I'm trying to create a model by which I can model future day's activity level using various data I'm collecting.  So far, here are the attributes I have for modeling:

  • steps: (how many steps I do today, dependent variable)
  • weekend: (is today a weekend?)
  • day_of_week: What day of the week is it?
  • week: What week is it?
  • steps_prior: How many steps did I do yesterday.
  • hours_three_prior: How many hours of sleep did I get in the last three nights.
  • sleep_hours: Hours of sleep last night.
  • travel: a binary for whether I was traveling that day or not.
  • sick: was I sick today?
Obviously with only 35 observations, I can't use all of these attributes, but I can start a small model. 

First I plotted some data just to get some ideas about trends.  A few interesting correlations found below.

I found that a simple correlation between steps yesterday and steps today was positive.  Does this imply hat by simply moving more I can get an infinite feedback loop where I continuously up my activity level?  Probably not, but interesting.

Next I looked at my weekend variable (plot below).  I knew that most weekend days I move more than weekdays, but now I can quantify.  Variation is also a lot larger on weekends.  I looked through some past data, and realized that there are some relatively low activity weekend days, generally when I'm traveling.  This is why I added the "travel" variable to my models.

So can I model this? Absolutely.  Here's a summary of the attributes in the model I created.

  • Weekend: I get (on average) 9,000 more steps on weekend days than weekdays.
  • Steps Prior: Ceteris paribus, for every 1 step I take today, I will take .25 fewer steps tomorrow.  This doesn't meet my correlation above, however it makes more a priori sense (if I move a lot today, I'll be sore or tired and move less tomorrow).  Why did the correlation change? Likely because the initial simple correlation was just measuring weekend days, or intra-week correlations (my general increase of activity over time).
  • Travel: On travel days I get 6,000 fewer steps.
  • Factor(week): Week level fixed effects generally increasing over time.  I probably need a better methodology here.  But I had to add this factor to make any of the models really work.  Why?  Because  as my first graph on this blog shows, I've greatly changed my behavior week-to-week in a way that make models far less predictive if I don't control for it.  
In common terms, weekends have always been better than weekdays, but my behavior over time has changed so much, that current weekdays are almost as active as weekends when I first started tracking.  This is similar to the effect we see for the "steps prior"correlation mentioned above.

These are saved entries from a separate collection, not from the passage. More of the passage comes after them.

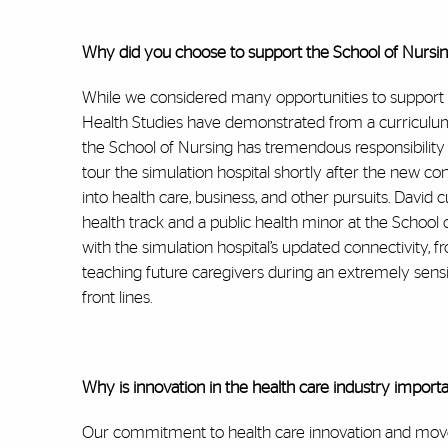
Why did you choose to support the School of Nursing 
While we considered many opportunities to support w
Health Studies have demonstrated from a curriculum
the School of Nursing has tremendous responsibility 
tour the simulation hospital shortly after the new co
into health care, business, and other pursuits. David c
health track and a public health minor at the Schoo
with the simulation hospital’s updated connectivity, f
teaching future caregivers during an extremely sens
front lines.
Why is innovation in the health care industry import
Our commitment to health care innovation and moveme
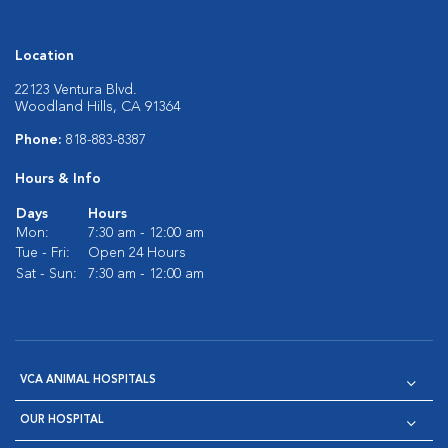
Location
22123 Ventura Blvd.
Woodland Hills, CA 91364
Phone:
818-883-8387
Hours & Info
Days
Hours
Mon:
7:30 am - 12:00 am
Tue - Fri:
Open 24 Hours
Sat - Sun:
7:30 am - 12:00 am
VCA ANIMAL HOSPITALS
OUR HOSPITAL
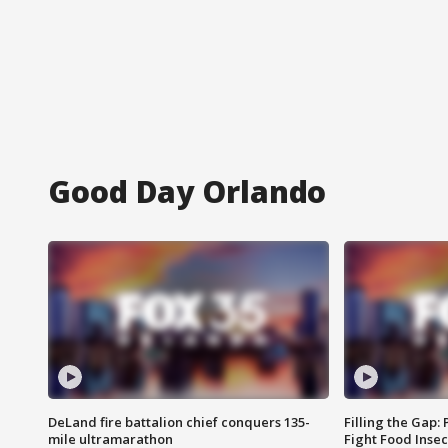
Good Day Orlando
DeLand fire battalion chief conquers 135-
Filling the Gap:
mile ultramarathon
Fight Food Inse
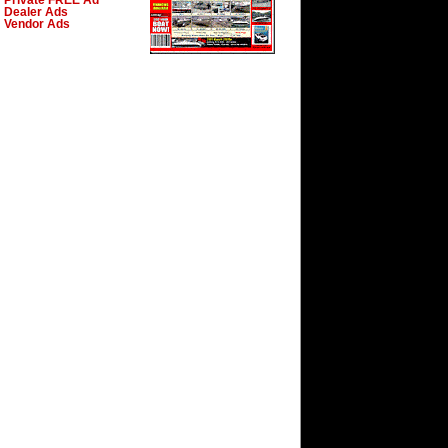
Private FREE Ad
Dealer Ads
Vendor Ads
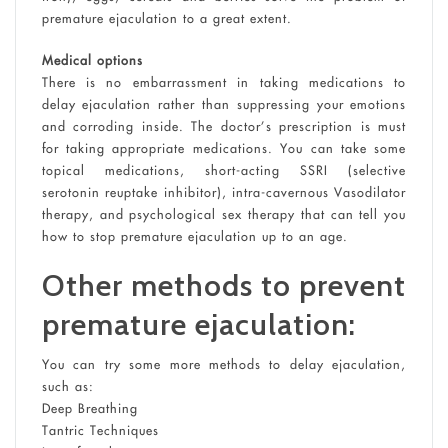
premature ejaculation to a great extent.
Medical options
There is no embarrassment in taking medications to
delay ejaculation rather than suppressing your emotions
and corroding inside. The doctor’s prescription is must
for taking appropriate medications. You can take some
topical medications, short-acting SSRI (selective
serotonin reuptake inhibitor), intra-cavernous Vasodilator
therapy, and psychological sex therapy that can tell you
how to stop premature ejaculation up to an age.
Other methods to prevent
premature ejaculation:
You can try some more methods to delay ejaculation,
such as:
Deep Breathing
Tantric Techniques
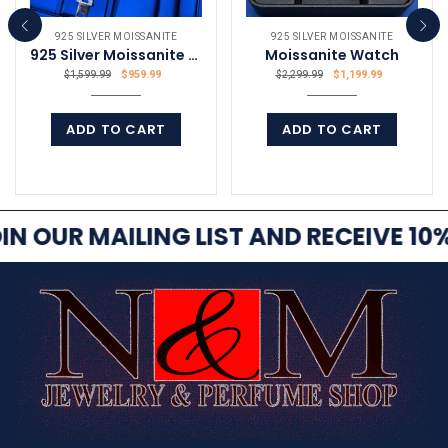
925 SILVER MOISSANITE
925 SILVER MOISSANITE
925 Silver Moissanite Bracelet 10.39Ct VVS
Moissanite Watch
$
959.99
$
1,199.99
$
1,599.99
$
2,299.99
ADD TO CART
ADD TO CART
COMPARE
COMPARE
IN OUR MAILING LIST AND RECEIVE 10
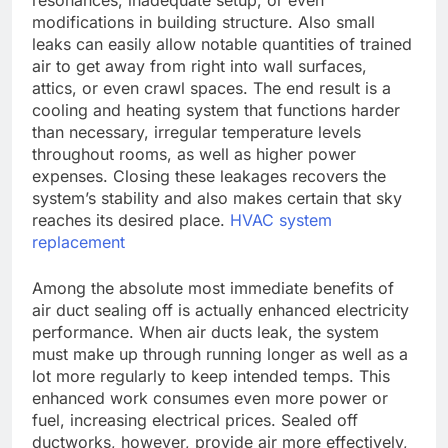
resonances, inadequate setup, or even
modifications in building structure. Also small
leaks can easily allow notable quantities of trained
air to get away from right into wall surfaces,
attics, or even crawl spaces. The end result is a
cooling and heating system that functions harder
than necessary, irregular temperature levels
throughout rooms, as well as higher power
expenses. Closing these leakages recovers the
system’s stability and also makes certain that sky
reaches its desired place.
HVAC system
replacement
Among the absolute most immediate benefits of
air duct sealing off is actually enhanced electricity
performance. When air ducts leak, the system
must make up through running longer as well as a
lot more regularly to keep intended temps. This
enhanced work consumes even more power or
fuel, increasing electrical prices. Sealed off
ductworks, however, provide air more effectively,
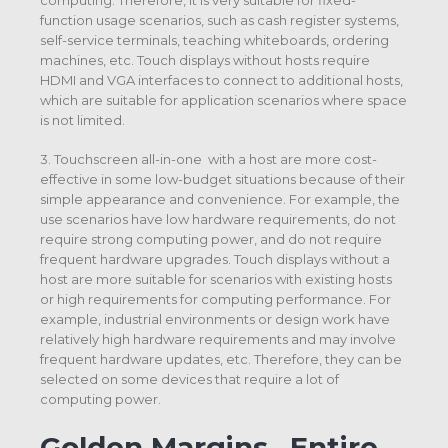
function usage scenarios, such as cash register systems,
self-service terminals, teaching whiteboards, ordering
machines, etc. Touch displays without hosts require
HDMI and VGA interfaces to connect to additional hosts,
which are suitable for application scenarios where space
is not limited.
3. Touchscreen all-in-one with a host are more cost-
effective in some low-budget situations because of their
simple appearance and convenience. For example, the
use scenarios have low hardware requirements, do not
require strong computing power, and do not require
frequent hardware upgrades. Touch displays without a
host are more suitable for scenarios with existing hosts
or high requirements for computing performance. For
example, industrial environments or design work have
relatively high hardware requirements and may involve
frequent hardware updates, etc. Therefore, they can be
selected on some devices that require a lot of
computing power.
Golden Margins –Entire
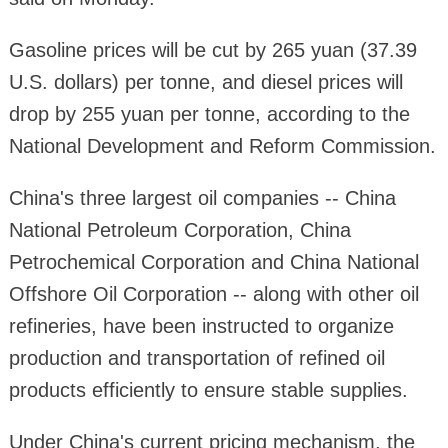
Gasoline prices will be cut by 265 yuan (37.39
U.S. dollars) per tonne, and diesel prices will
drop by 255 yuan per tonne, according to the
National Development and Reform Commission.
China's three largest oil companies -- China
National Petroleum Corporation, China
Petrochemical Corporation and China National
Offshore Oil Corporation -- along with other oil
refineries, have been instructed to organize
production and transportation of refined oil
products efficiently to ensure stable supplies.
Under China's current pricing mechanism, the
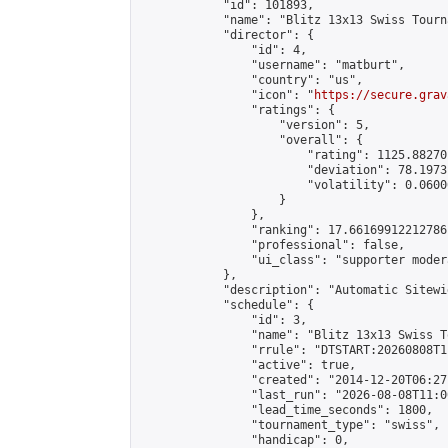
            "id": 101893,

            "name": "Blitz 13x13 Swiss Tourn
            "director": {

                "id": 4,

                "username": "matburt",

                "country": "us",

                "icon": "
https://secure.grav
                "ratings": {

                    "version": 5,

                    "overall": {

                        "rating": 1125.88270
                        "deviation": 78.1973
                        "volatility": 0.0600
                    }

                },

                "ranking": 17.66169912212786,
                "professional": false,

                "ui_class": "supporter moder
            },

            "description": "Automatic Sitewi
            "schedule": {

                "id": 3,

                "name": "Blitz 13x13 Swiss T
                "rrule": "DTSTART:20260808T1
                "active": true,

                "created": "2014-12-20T06:27
                "last_run": "2026-08-08T11:0
                "lead_time_seconds": 1800,

                "tournament_type": "swiss",

                "handicap": 0,
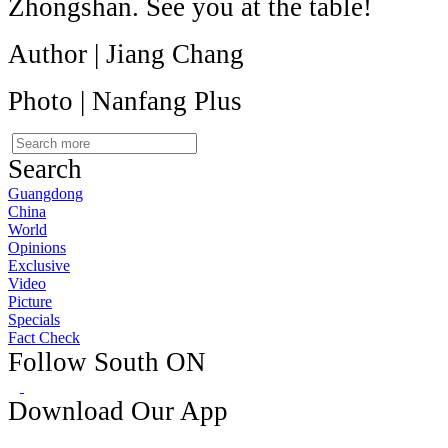
Zhongshan. See you at the table!
Author | Jiang Chang
Photo | Nanfang Plus
Search
Guangdong
China
World
Opinions
Exclusive
Video
Picture
Specials
Fact Check
Follow South ON
Download Our App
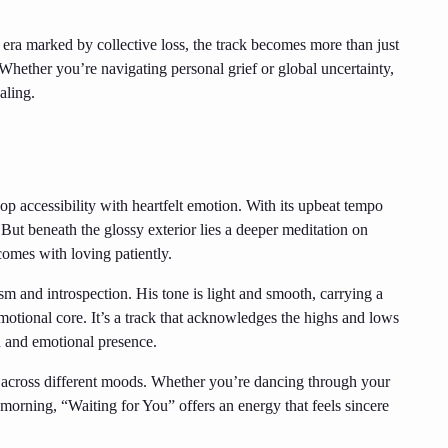
era marked by collective loss, the track becomes more than just
hether you’re navigating personal grief or global uncertainty,
aling.
p accessibility with heartfelt emotion. With its upbeat tempo
. But beneath the glossy exterior lies a deeper meditation on
comes with loving patiently.
sm and introspection. His tone is light and smooth, carrying a
emotional core. It’s a track that acknowledges the highs and lows
n and emotional presence.
e across different moods. Whether you’re dancing through your
 morning, “Waiting for You” offers an energy that feels sincere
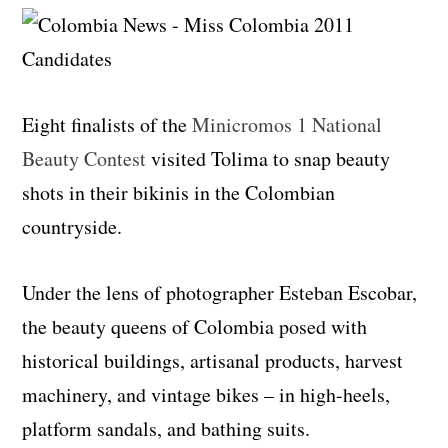
Eight finalists of the
Minicromos 1 National
Beauty Contest
visited Tolima to snap beauty
shots in their bikinis in the Colombian
countryside.
Under the lens of photographer Esteban Escobar,
the beauty queens of Colombia posed with
historical buildings, artisanal products, harvest
machinery, and vintage bikes – in high-heels,
platform sandals, and bathing suits.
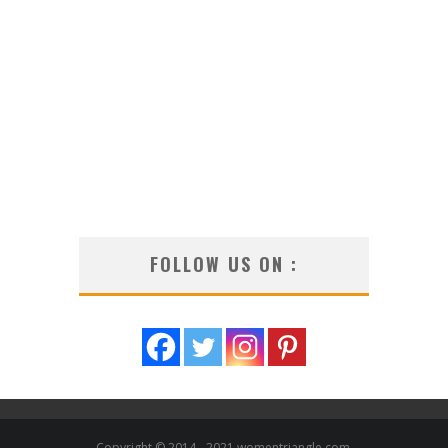
FOLLOW US ON :
Copyright © 2014 - 2021 womentriangle.com.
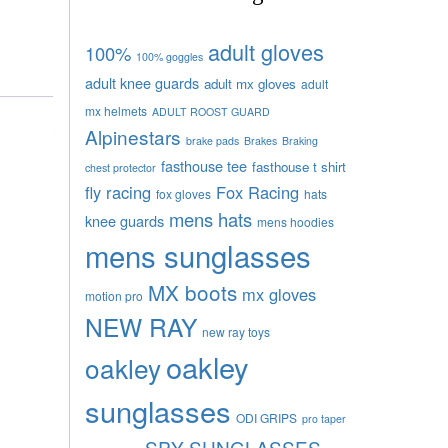
adult gloves
100%
100% goggles
adult knee guards
adult mx gloves
adult
mx helmets
ADULT ROOST GUARD
Alpinestars
brake pads
Brakes
Braking
fasthouse tee
fasthouse t shirt
chest protector
fly racing
Fox Racing
fox gloves
hats
mens hats
knee guards
mens hoodies
mens sunglasses
MX boots
mx gloves
motion pro
NEW RAY
new ray toys
oakley
oakley
sunglasses
ODI GRIPS
pro taper
SPY SUNGLASSES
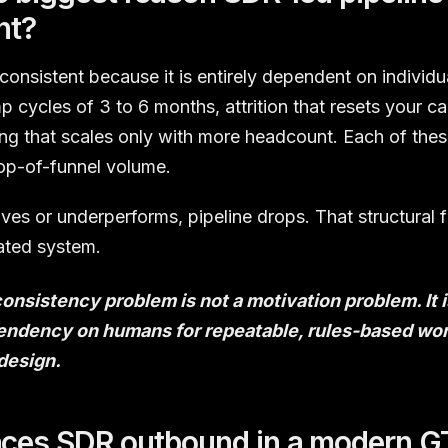
nt?
nconsistent because it is entirely dependent on individu
 cycles of 3 to 6 months, attrition that resets your ca
g that scales only with more headcount. Each of these
top-of-funnel volume.
es or underperforms, pipeline drops. That structural f
ated system.
consistency problem is not a motivation problem. It
ndency on humans for repeatable, rules-based wor
 design.
aces SDR outbound in a modern 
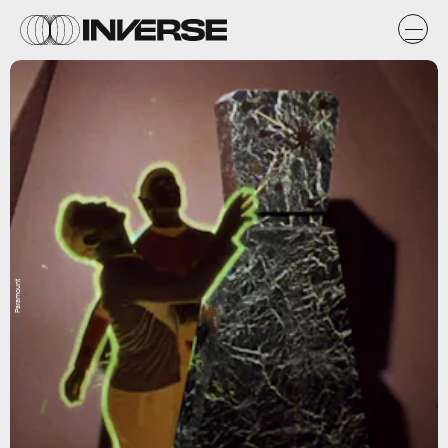
Paramount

I think I have a reasonable start on a model, and some interesting insight into my activity level.  Tracking data this way is fun (to me) and also interesting.  Would love to get my hands on someone else's data to see if general relationships hold up.

On the other hand, much like a business KPI that gets distorted as a result of measurement and focus, my fitness data has changed so significantly since the beginning of this experiment, that it has become more difficult to model what my "natural state" activity level might be.